Romo compiled more than yards in those 14 seasons. Romo’s football acumen has made him a shining star since joining the CBS broadcast boot as its top analyst for the 2017 season.
He spurned NBC, which offered him a spot with Mike Tirico on “Thursday Night Football.” Fox flirted with Romo, but not for their No. 1 team.
Romo has one year left on his CBS deal, which pays him about $4 million a year. CBS, reportedly, is willing to give Romo a substantial raise.
His predictive play powers during the AFC Championship Game between the Kansas City Chiefs and New England Patriots drew social media praise.
On 15 plays, Romo correctly asserted what either offense would do. At least one radio host, FoxSports' Doug Gottlieb, says he believes Romo's in-game analysis influenced the Chiefs' firing of defensive coordinator Bob Sutton.
You can expect the same uncanny ability to predict what’s about to unfold from Romo on Super Bowl Sunday.
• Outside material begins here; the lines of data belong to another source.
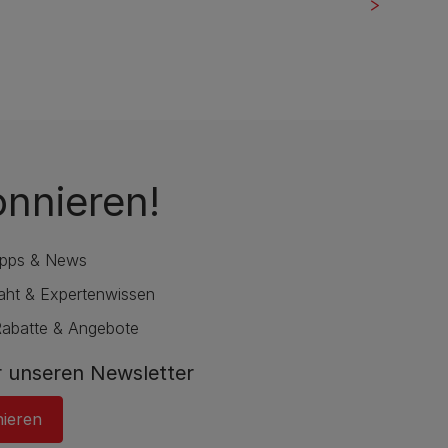
onnieren!
ipps & News
raht & Expertenwissen
Rabatte & Angebote
 unseren Newsletter
nieren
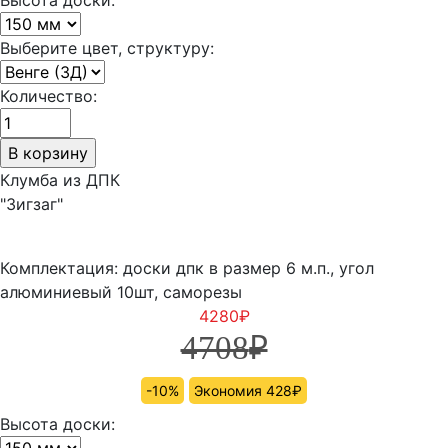
Выберите цвет, структуру:
Количество:
Клумба из ДПК
"Зигзаг"
Комплектация: доски дпк в размер 6 м.п., угол
алюминиевый 10шт, саморезы
4280
₽
4708
₽
-10%
Экономия 428₽
Высота доски:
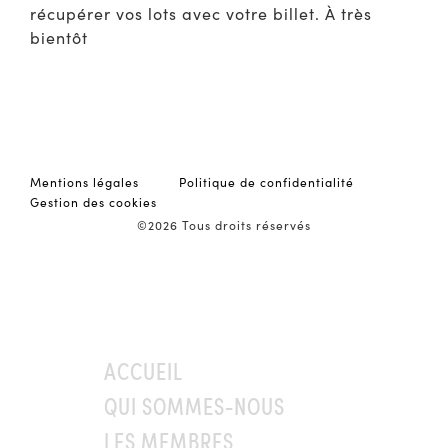
récupérer vos lots avec votre billet. À très
bientôt
Mentions légales
Politique de confidentialité
Gestion des cookies
©2026 Tous droits réservés
ACCUEIL
QUI SOMMES-NOUS
LES MEMBRES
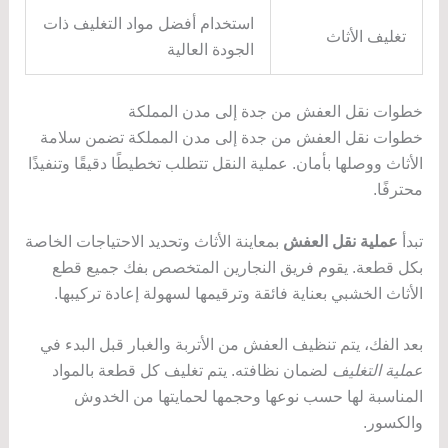
استخدام أفضل مواد التغليف ذات
تغليف الأثاث
الجودة العالية
خطوات نقل العفش من جدة إلى مدن المملكة
خطوات نقل العفش من جدة إلى مدن المملكة تضمن سلامة
الأثاث ووصلها بأمان. عملية النقل تتطلب تخطيطًا دقيقًا وتنفيذًا
محترفًا.
تبدأ
عملية نقل العفش
بمعاينة الأثاث وتحديد الاحتياجات الخاصة
بكل قطعة. يقوم فريق النجارين المتخصص بفك جميع قطع
الأثاث الخشبي بعناية فائقة وترقيمها لسهولة إعادة تركيبها.
بعد الفك، يتم تنظيف العفش من الأتربة والغبار قبل البدء في
عملية التغليف
لضمان نظافته. يتم تغليف كل قطعة بالمواد
المناسبة لها حسب نوعها وحجمها لحمايتها من الخدوش
والكسور.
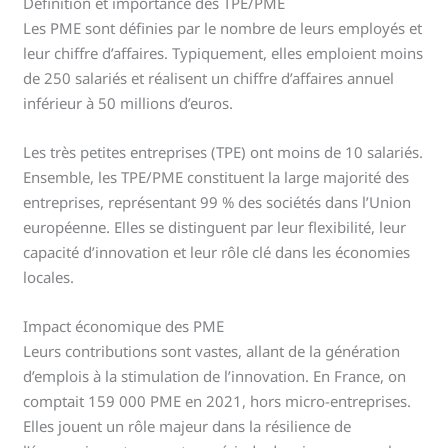
Définition et importance des TPE/PME
Les PME sont définies par le nombre de leurs employés et
leur chiffre d’affaires. Typiquement, elles emploient moins
de 250 salariés et réalisent un chiffre d’affaires annuel
inférieur à 50 millions d’euros.
Les très petites entreprises (TPE) ont moins de 10 salariés.
Ensemble, les TPE/PME constituent la large majorité des
entreprises, représentant 99 % des sociétés dans l’Union
européenne. Elles se distinguent par leur flexibilité, leur
capacité d’innovation et leur rôle clé dans les économies
locales.
Impact économique des PME
Leurs contributions sont vastes, allant de la génération
d’emplois à la stimulation de l’innovation. En France, on
comptait 159 000 PME en 2021, hors micro-entreprises.
Elles jouent un rôle majeur dans la résilience de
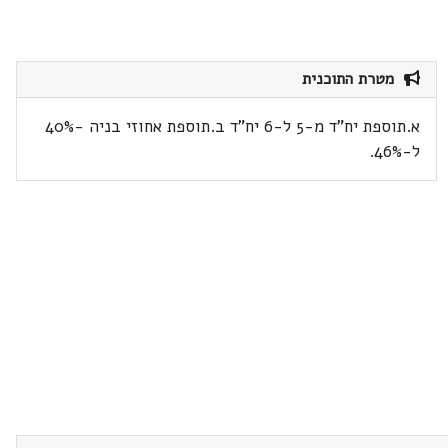
מטרת התוכנית
א.תוספת יח"ד מ-5 ל-6 יח"ד ב.תוספת אחוזי בניה -40%
ל-46%.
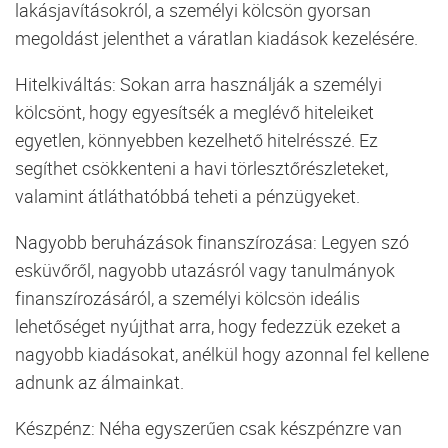
lakásjavításokról, a személyi kölcsön gyorsan
megoldást jelenthet a váratlan kiadások kezelésére.
Hitelkiváltás: Sokan arra használják a személyi
kölcsönt, hogy egyesítsék a meglévő hiteleiket
egyetlen, könnyebben kezelhető hitelrésszé. Ez
segíthet csökkenteni a havi törlesztőrészleteket,
valamint átláthatóbbá teheti a pénzügyeket.
Nagyobb beruházások finanszírozása: Legyen szó
esküvőről, nagyobb utazásról vagy tanulmányok
finanszírozásáról, a személyi kölcsön ideális
lehetőséget nyújthat arra, hogy fedezzük ezeket a
nagyobb kiadásokat, anélkül hogy azonnal fel kellene
adnunk az álmainkat.
Készpénz: Néha egyszerűen csak készpénzre van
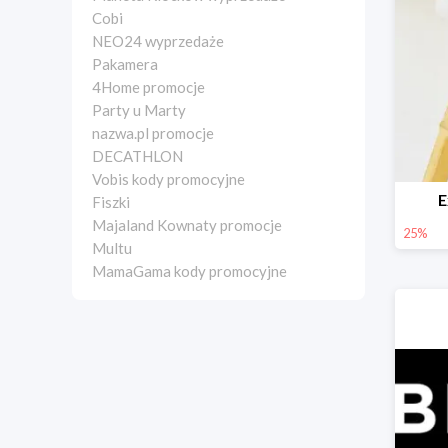
Cobi
NEO24 wyprzedaże
Pakamera
4Home promocje
Party u Marty
nazwa.pl promocje
DECATHLON
Vobis kody promocyjne
E
Fiszki
Majaland Kownaty promocje
25%
Multu
MamaGama kody promocyjne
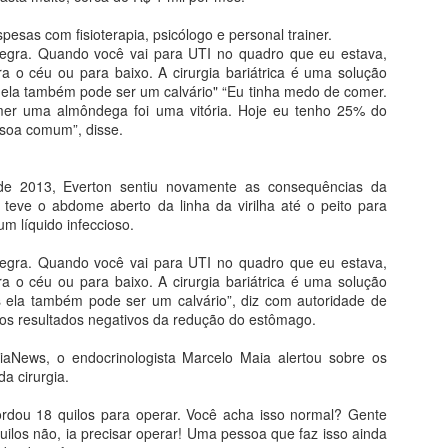
pesas com fisioterapia, psicólogo e personal trainer.
PROJETO DE RESOLUÇÃO DEVOLVE AR-
egra. Quando você vai para UTI no quadro que eu estava,
PR
 o céu ou para baixo. A cirurgia bariátrica é uma solução
18
CONDICIONADO À PREFEITURA
ela também pode ser um calvário" “Eu tinha medo de comer.
i aprovado por unanimidade o Projeto de Lei nº 8/2018 de autoria da
er uma almôndega foi uma vitória. Hoje eu tenho 25% do
esa da Câmara, que “Dispõe sobre devolução de equipamento da
soa comum”, disse.
mara Municipal”. O projeto foi aprovado na segunda-feira (16),
urante a sessão da Câmara de Barra do Garças
de 2013, Everton sentiu novamente as consequências da
projeto autoriza a câmara devolver para a prefeitura, um aparelho de
le teve o abdome aberto da linha da virilha até o peito para
r-condicionado, marca LG de 9mil BTU`S. O ar-condicionado será
um líquido infeccioso.
stinado à Secretaria de Educação, Esporte e Lazer, para atender
as atividades diárias.
egra. Quando você vai para UTI no quadro que eu estava,
ares da Juventude em Barra do Garças
 o céu ou para baixo. A cirurgia bariátrica é uma solução
 ela também pode ser um calvário”, diz com autoridade de
eira (17/04) os jogos escolares da juventude em Barra do Garças,
os resultados negativos da redução do estômago.
estaduais e particulares compareceram na cerimônia de abertura
iaNews, o endocrinologista Marcelo Maia alertou sobre os
da cirurgia.
VAI SER FERIADO NA COPA DO MUNDO? VEJA
PR
16
ordou 18 quilos para operar. Você acha isso normal? Gente
DATAS E ENTENDA
uilos não, ia precisar operar! Uma pessoa que faz isso ainda
ita gente já está na expectativa de ver a Seleção jogar na Copa do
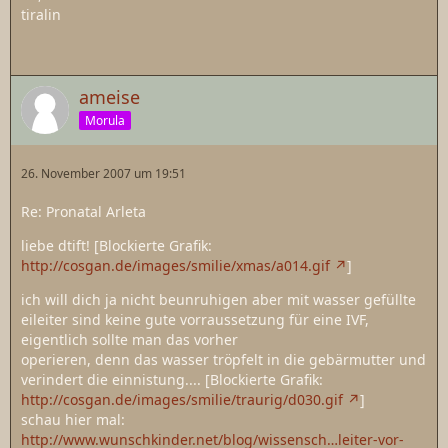
tiralin
ameise
Morula
26. November 2007 um 19:51
Re: Pronatal Arleta
liebe dtift! [Blockierte Grafik:
http://cosgan.de/images/smilie/xmas/a014.gif
]
ich will dich ja nicht beunruhigen aber mit wasser gefüllte
eileiter sind keine gute vorraussetzung für eine IVF,
eigentlich sollte man das vorher
operieren, denn das wasser tröpfelt in die gebärmutter und
verindert die einnistung.... [Blockierte Grafik:
http://cosgan.de/images/smilie/traurig/d030.gif
]
schau hier mal:
http://www.wunschkinder.net/blog/wissensch…leiter-vor-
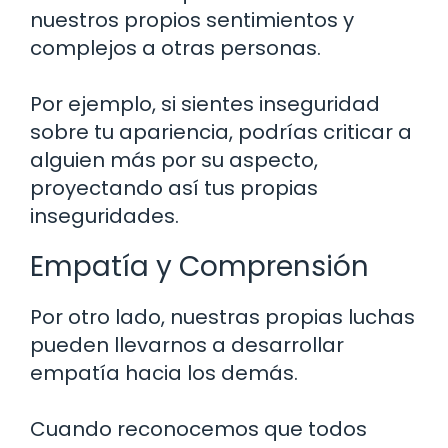
nuestros propios sentimientos y
complejos a otras personas.
Por ejemplo, si sientes inseguridad
sobre tu apariencia, podrías criticar a
alguien más por su aspecto,
proyectando así tus propias
inseguridades.
Empatía y Comprensión
Por otro lado, nuestras propias luchas
pueden llevarnos a desarrollar
empatía hacia los demás.
Cuando reconocemos que todos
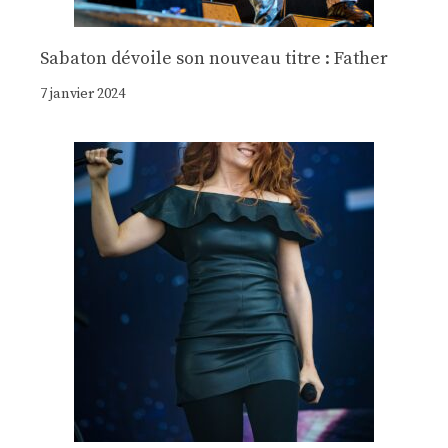
Sabaton dévoile son nouveau titre : Father
7 janvier 2024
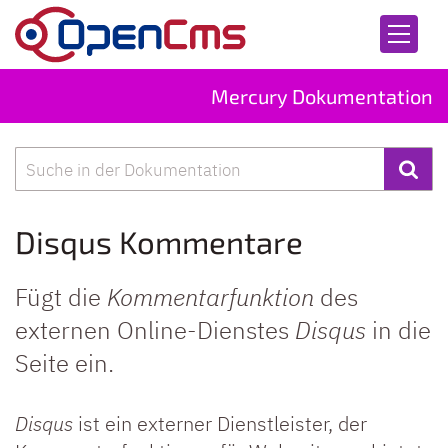
Zum Inhalt springen
Mercury Dokumentation
Suche
Disqus Kommentare
Fügt die
Kommentarfunktion
des
externen Online-Dienstes
Disqus
in die
Seite ein.
Disqus
ist ein externer Dienstleister, der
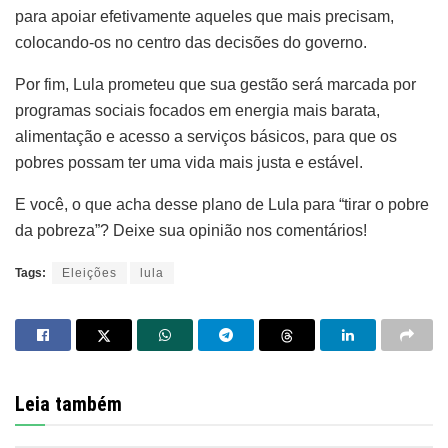
para apoiar efetivamente aqueles que mais precisam,
colocando-os no centro das decisões do governo.
Por fim, Lula prometeu que sua gestão será marcada por
programas sociais focados em energia mais barata,
alimentação e acesso a serviços básicos, para que os
pobres possam ter uma vida mais justa e estável.
E você, o que acha desse plano de Lula para “tirar o pobre
da pobreza”? Deixe sua opinião nos comentários!
Tags:
Eleições
lula
Leia também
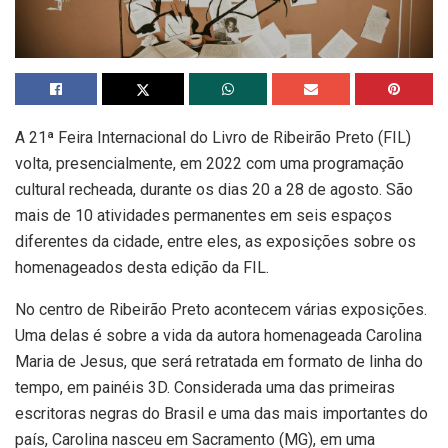
A 21ª Feira Internacional do Livro de Ribeirão Preto (FIL)
volta, presencialmente, em 2022 com uma programação
cultural recheada, durante os dias 20 a 28 de agosto. São
mais de 10 atividades permanentes em seis espaços
diferentes da cidade, entre eles, as exposições sobre os
homenageados desta edição da FIL.
No centro de Ribeirão Preto acontecem várias exposições.
Uma delas é sobre a vida da autora homenageada Carolina
Maria de Jesus, que será retratada em formato de linha do
tempo, em painéis 3D. Considerada uma das primeiras
escritoras negras do Brasil e uma das mais importantes do
país, Carolina nasceu em Sacramento (MG), em uma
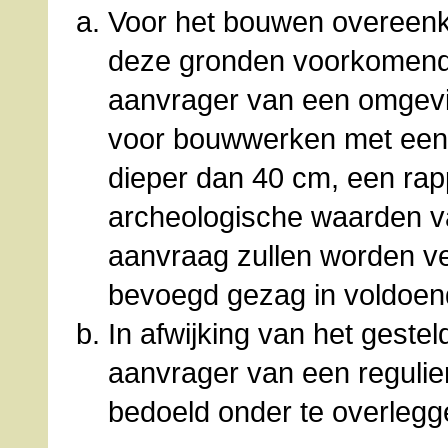
Voor het bouwen overeenk
deze gronden voorkomend
aanvrager van een omgevi
voor bouwwerken met een 
dieper dan 40 cm, een rap
archeologische waarden va
aanvraag zullen worden ve
bevoegd gezag in voldoend
In afwijking van het geste
aanvrager van een regulie
bedoeld onder te overlegg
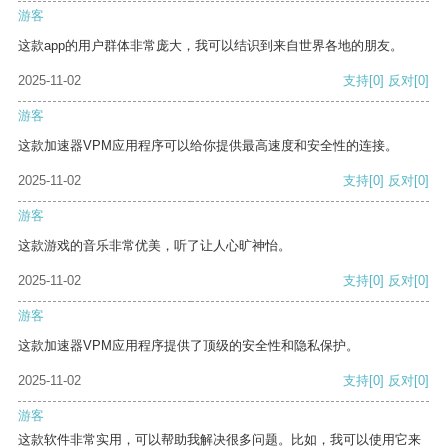
游客
这款app的用户群体非常庞大，我可以结识到来自世界各地的朋友。
2025-11-02
支持
[0]
反对
[0]
游客
这款加速器VPM应用程序可以给你提供最高速度和安全性的连接。
2025-11-02
支持
[0]
反对
[0]
游客
这款游戏的音乐非常优美，听了让人心旷神怡。
2025-11-02
支持
[0]
反对
[0]
游客
这款加速器VPM应用程序提供了顶级的安全性和隐私保护。
2025-11-02
支持
[0]
反对
[0]
游客
这款软件非常实用，可以帮助我解决很多问题。比如，我可以使用它来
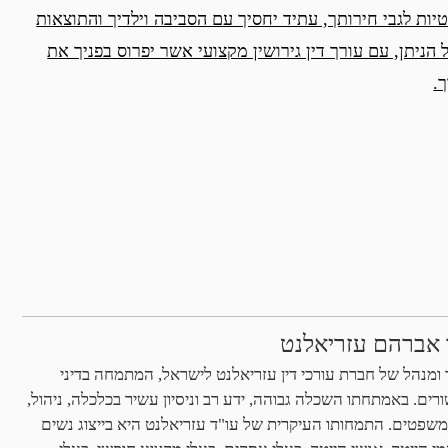
ות לגבי חירותך, עתיד יחסיך עם הסביבה וילדיך והתוצאות
הניתן, עם עורך דין גירושין מקצועי אשר יפרוס בפניך את
.
 אברהם עזריאלנט
ומנהל של חברת עורכי דין עזריאלנט לישראל, המתמחה בדיני
ים. באמתחתו השכלה גבוהה, ידע רב וניסיון עשיר בכלכלה, ניהול,
 במשפטים. התמחותו העיקרית של עו"ד עזריאלנט היא בייצוג נשים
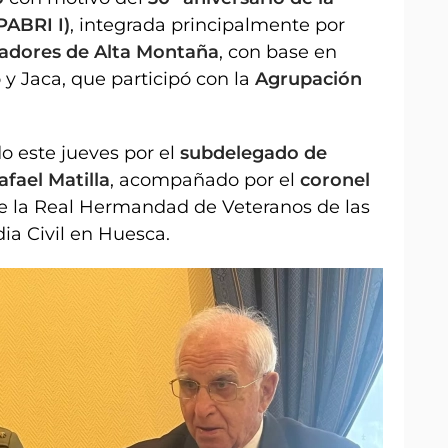
PABRI I)
, integrada principalmente por
adores de Alta Montaña
, con base en
y Jaca, que participó con la
Agrupación
o este jueves por el
subdelegado de
fael Matilla
, acompañado por el
coronel
de la Real Hermandad de Veteranos de las
ia Civil en Huesca.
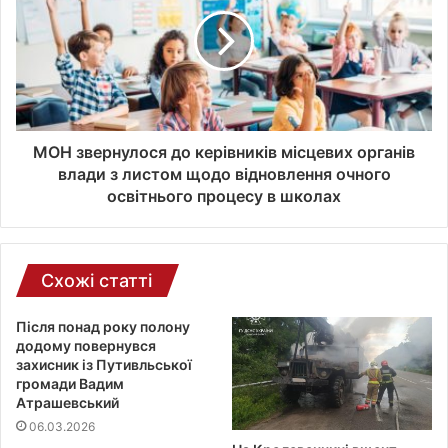
т
р
о
н
н
о
ї
МОН звернулося до керівників місцевих органів
п
влади з листом щодо відновлення очного
о
освітнього процесу в школах
ш
т
и
Схожі статті
Після понад року полону
додому повернувся
захисник із Путивльської
громади Вадим
Атрашевський
06.03.2026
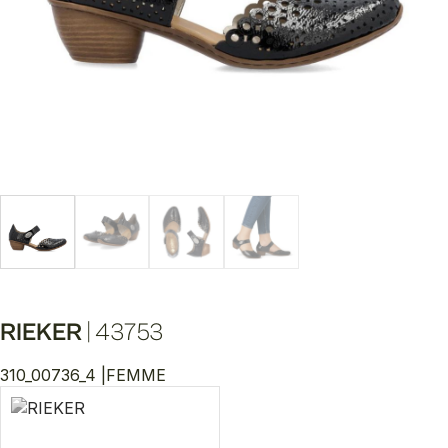
RIEKER
|
43753
310_00736_4 |
FEMME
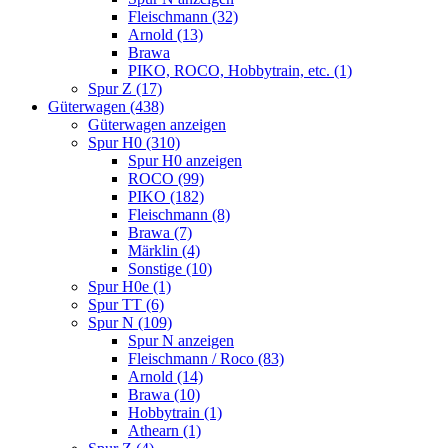
Fleischmann (32)
Arnold (13)
Brawa
PIKO, ROCO, Hobbytrain, etc. (1)
Spur Z (17)
Güterwagen (438)
Güterwagen anzeigen
Spur H0 (310)
Spur H0 anzeigen
ROCO (99)
PIKO (182)
Fleischmann (8)
Brawa (7)
Märklin (4)
Sonstige (10)
Spur H0e (1)
Spur TT (6)
Spur N (109)
Spur N anzeigen
Fleischmann / Roco (83)
Arnold (14)
Brawa (10)
Hobbytrain (1)
Athearn (1)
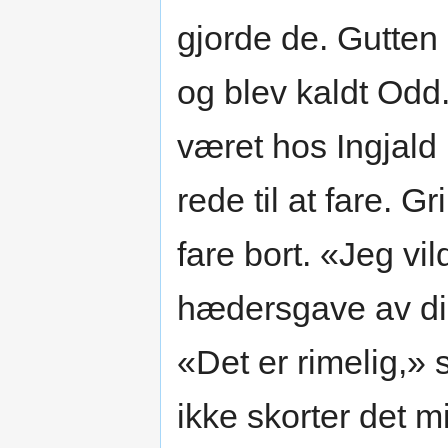
gjorde de. Gutten
og blev kaldt Od
været hos Ingjald 
rede til at fare. Gr
fare bort. «Jeg vi
hædersgave av dig
«Det er rimelig,» 
ikke skorter det 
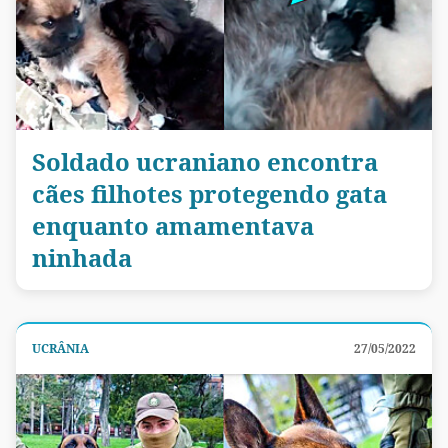
Soldado ucraniano encontra
cães filhotes protegendo gata
enquanto amamentava
ninhada
UCRÂNIA
27/05/2022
Vegas has some prop bets on what Romo and Nantz will say during the Super Bowl broadcast. Bettors can wager on whether Nantz will say "hello friends" when he goes on air; the over/under on the number of times that Nantz and Romo say "Gronk"; and the odds Nantz or Romo will say "Hotlanta." Let's hope not.
The rest of the CBS broadcast team will be filled by Tracy Wolfson and Evan Washburn on the sidelines. New rules analyst Gene Steratore will called upon as needed. Former kicker Jay Feely will serve as a contributor.
The game broadcast will air, starting at 6:30 p.m.